AAA(Authentication, Authorization, Accounting)

1. Introduction

Managing network access using only the user mode or privilege mode password commands is limited and does not scale well. Instead, using the Authentication, Authorization, and Accounting (AAA) protocol provides the necessary framework to enable scalable access security.

 

2. AAA Overview

local database authentication can be implemented using one of the following commands:

  • username username password password
  • username username secret password

The local database method has some limitations:

  • The user accounts must be configured locally on each device.
  • the local database configuration provides no fallback authentication method

 

AAA network security services provide the primary framework to set up access control on a network device.

AAA is a way to control who is permitted to access a network (authenticate),

what they can do while they are there (authorize),

and to audit what actions they performed while accessing the network (accounting).
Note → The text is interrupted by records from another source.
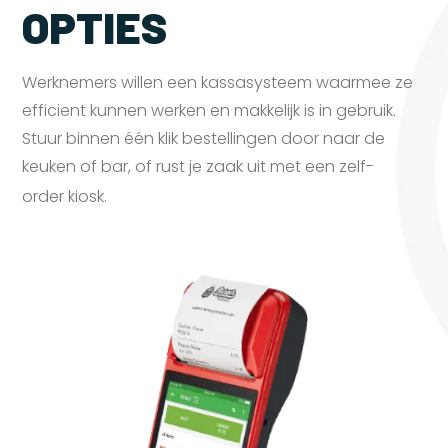
OPTIES
Werknemers willen een kassasysteem waarmee ze
efficient kunnen werken en makkelijk is in gebruik.
Stuur binnen één klik bestellingen door naar de
keuken of bar, of rust je zaak uit met een zelf-
order
kiosk.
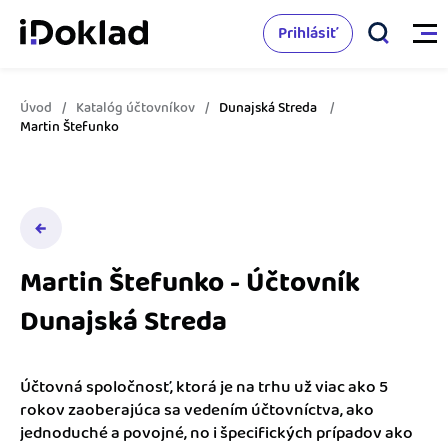
Prihlásiť
Úvod
Katalóg účtovníkov
Dunajská Streda
Vlastnosti
Martin Štefunko
Online fakturácia
Cenník
Správa kontaktov
Vzdelanie
Sledovanie cashflow
Martin Štefunko - Účtovník
Nápoveda
Dunajská Streda
Spolupráca s účtovníkom
Vyskúšať zadarmo
Ako začať s podnikaním
Prepojenie na ďalšie systémy
Účtovná spoločnosť, ktorá je na trhu už viac ako 5
Ako sa vyznať vo fakturácii
rokov zaoberajúca sa vedením účtovníctva, ako
Spriatelení účtovníci
jednoduché a povojné, no i špecifických prípadov ako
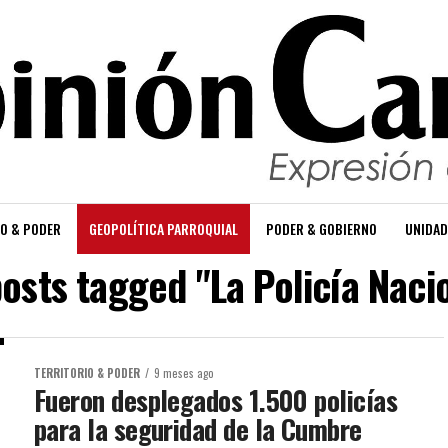
O & PODER
GEOPOLÍTICA PARROQUIAL
PODER & GOBIERNO
UNIDAD
posts tagged "La Policía Naci
TERRITORIO & PODER
9 meses ago
Fueron desplegados 1.500 policías
para la seguridad de la Cumbre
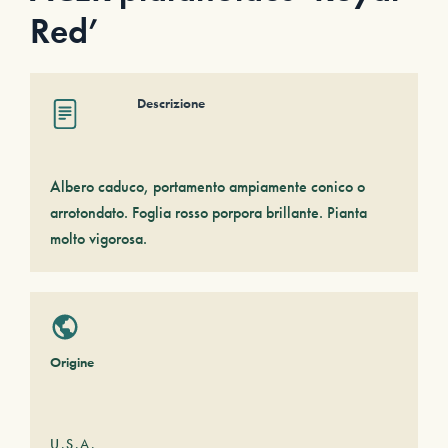
Red’
Descrizione
Albero caduco, portamento ampiamente conico o
arrotondato. Foglia rosso porpora brillante. Pianta
molto vigorosa.
Origine
U.S.A.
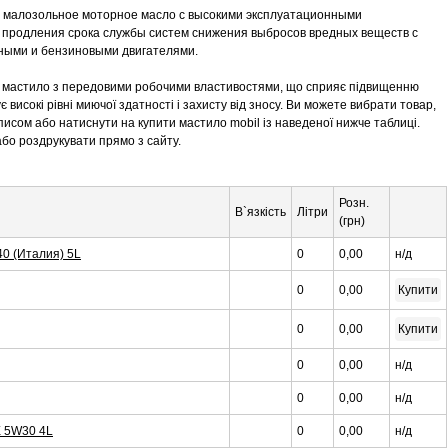
ое малозольное моторное масло с высокими эксплуатационными
 продления срока службы систем снижения выбросов вредных веществ с
ными и бензиновыми двигателями.
не мастило з передовими робочими властивостями, що сприяє підвищенню
є високі рівні миючої здатності і захисту від зносу. Ви можете вибрати товар,
 описом або натиснути на купити мастило mobil із наведеної нижче таблиці.
бо роздрукувати прямо з сайту.
Розн.
В`язкість
Літри
(грн)
40 (Италия) 5L
0
0,00
н/д
0
0,00
Купити
0
0,00
Купити
0
0,00
н/д
0
0,00
н/д
 5W30 4L
0
0,00
н/д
It provides a higher degree of scalability than the con, aux, vty and privileged EXEC authentication commands alone.

 

Network and administrative AAA security in the Cisco environment has several functional components:

  • Authentication - Users and administrators must prove that they are who they say they are. Authentication can be established using username and password combinations, challenge and response questions, token cards, and other methods. For example: “I am user ‘student’. I know the password to prove that I am user student.”
  • Authorization - After the user is authenticated, authorization services determine which resources the user can access and which operations the user is allowed to perform. An example is “User ‘student’ can access host serverXYZ using Telnet only.”
  • Accounting and auditing - Accounting records what the user does, including what is accessed, the amount of time the resource is accessed, and any changes that were made. Accounting keeps track of how network resources are used. An example is “User ‘student’ accessed host serverXYZ using Telnet for 15 minutes.”

This concept is similar to the use of a credit card. The credit card identifies who can use it, how much that user can spend, and keeps account of what items the user spent money on.

 

3. AAA Characteristics

3.1 AAA authentication

 

Cisco provides two common methods of implementing AAA services.
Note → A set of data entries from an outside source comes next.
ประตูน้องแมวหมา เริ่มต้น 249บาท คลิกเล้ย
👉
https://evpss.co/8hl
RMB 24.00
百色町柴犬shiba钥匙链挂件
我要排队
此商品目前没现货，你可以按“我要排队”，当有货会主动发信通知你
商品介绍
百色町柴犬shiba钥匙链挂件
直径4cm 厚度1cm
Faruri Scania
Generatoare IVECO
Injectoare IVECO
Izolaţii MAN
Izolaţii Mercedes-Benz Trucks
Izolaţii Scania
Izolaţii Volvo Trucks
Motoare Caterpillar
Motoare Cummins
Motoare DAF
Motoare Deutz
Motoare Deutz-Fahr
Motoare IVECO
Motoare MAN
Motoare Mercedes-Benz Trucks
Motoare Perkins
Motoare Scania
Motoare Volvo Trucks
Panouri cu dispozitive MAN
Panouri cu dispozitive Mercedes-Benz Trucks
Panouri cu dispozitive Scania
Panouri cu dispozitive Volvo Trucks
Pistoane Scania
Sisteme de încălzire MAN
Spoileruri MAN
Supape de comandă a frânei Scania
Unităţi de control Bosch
  • local AAA Authentication - Local AAA uses a local database for authentication.
  • Server-Based AAA Authentication -  uses an external database server resource that leverages RADIUS or TACACS+ protocols.

 

3.2 AAA Authorization

Authorization is automatic and does not require users to perform additional steps after authentication. Authorization is implemented immediately after the user is authenticated.

 

3.3 AAA Accounting

Accounting is implemented using an AAA server-based solution. This service reports usage statistics back to the ACS server. These statistics can be extracted to create detailed reports about the configuration of the network.

 

 4. Local AAA Authentication

4.1 Configuring Local AAA Authentication with CLI

Step 1. Add usernames and passwords to the local router database for users that need administrative access to the router.
Step 2. Enable AAA globally on the router.   // Router(config)#aaa new-model
Step 3. Configure AAA parameters on the router.
Step 4. Confirm and troubleshoot the AAA configuration.

 

4.2 Configuring Local AAA Authentication with SDM

 

 

5. Server-Based AAA

TACACS+ and RADIUS are both authentication protocols.